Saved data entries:
----
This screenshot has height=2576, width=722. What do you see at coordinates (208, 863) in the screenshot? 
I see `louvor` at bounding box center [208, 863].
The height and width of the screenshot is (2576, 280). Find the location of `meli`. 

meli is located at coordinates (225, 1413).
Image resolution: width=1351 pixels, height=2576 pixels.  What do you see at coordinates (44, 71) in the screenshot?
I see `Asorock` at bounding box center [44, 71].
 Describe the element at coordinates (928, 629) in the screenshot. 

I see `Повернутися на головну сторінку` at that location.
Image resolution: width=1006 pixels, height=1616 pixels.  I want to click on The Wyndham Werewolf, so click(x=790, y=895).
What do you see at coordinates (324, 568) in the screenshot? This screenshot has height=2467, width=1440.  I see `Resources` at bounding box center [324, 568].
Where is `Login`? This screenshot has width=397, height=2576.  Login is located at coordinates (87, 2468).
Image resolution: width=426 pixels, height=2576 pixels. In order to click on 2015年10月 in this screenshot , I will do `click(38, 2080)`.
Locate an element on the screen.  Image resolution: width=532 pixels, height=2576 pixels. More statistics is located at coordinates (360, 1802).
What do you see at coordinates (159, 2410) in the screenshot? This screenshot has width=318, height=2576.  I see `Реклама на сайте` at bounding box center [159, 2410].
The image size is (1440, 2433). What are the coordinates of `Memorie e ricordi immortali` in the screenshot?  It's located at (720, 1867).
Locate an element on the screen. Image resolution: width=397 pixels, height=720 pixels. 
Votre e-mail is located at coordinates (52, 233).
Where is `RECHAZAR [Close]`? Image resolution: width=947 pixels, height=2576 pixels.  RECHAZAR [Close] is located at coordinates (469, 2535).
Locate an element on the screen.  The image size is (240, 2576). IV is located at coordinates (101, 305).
----
Copy out each line of the data that includes the string "size".

Result of the task -
The image size is (1440, 2433). What are the coordinates of `Memorie e ricordi immortali` in the screenshot?  It's located at (720, 1867).
Locate an element on the screen.  The image size is (240, 2576). IV is located at coordinates (101, 305).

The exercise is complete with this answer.